= EXERCISE DETAILS =
Go through the data and retrieve each line that includes the string "quem".
--------
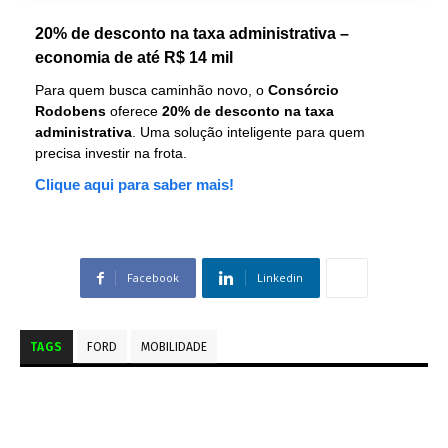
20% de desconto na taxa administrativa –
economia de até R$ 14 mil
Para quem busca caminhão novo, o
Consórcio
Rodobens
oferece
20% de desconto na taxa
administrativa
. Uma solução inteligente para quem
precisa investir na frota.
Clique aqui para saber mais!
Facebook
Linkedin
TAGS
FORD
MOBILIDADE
--------
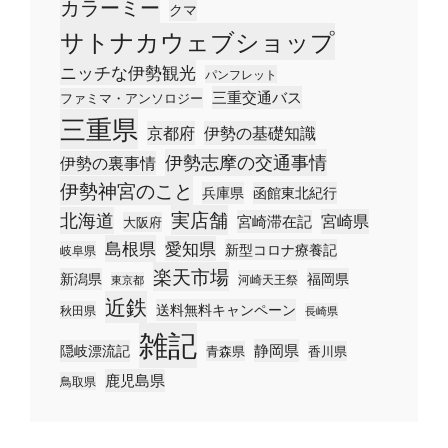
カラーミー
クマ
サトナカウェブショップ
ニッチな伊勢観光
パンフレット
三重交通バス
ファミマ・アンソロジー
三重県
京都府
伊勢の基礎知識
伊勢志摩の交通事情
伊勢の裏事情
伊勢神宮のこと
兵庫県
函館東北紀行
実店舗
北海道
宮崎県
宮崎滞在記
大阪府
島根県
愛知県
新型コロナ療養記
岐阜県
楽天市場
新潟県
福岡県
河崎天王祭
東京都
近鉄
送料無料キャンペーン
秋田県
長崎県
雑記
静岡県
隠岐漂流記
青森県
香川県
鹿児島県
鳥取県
--------
= EXERCISE OUTPUT =
Para quem busca caminhão novo, o
. Uma solução inteligente para quem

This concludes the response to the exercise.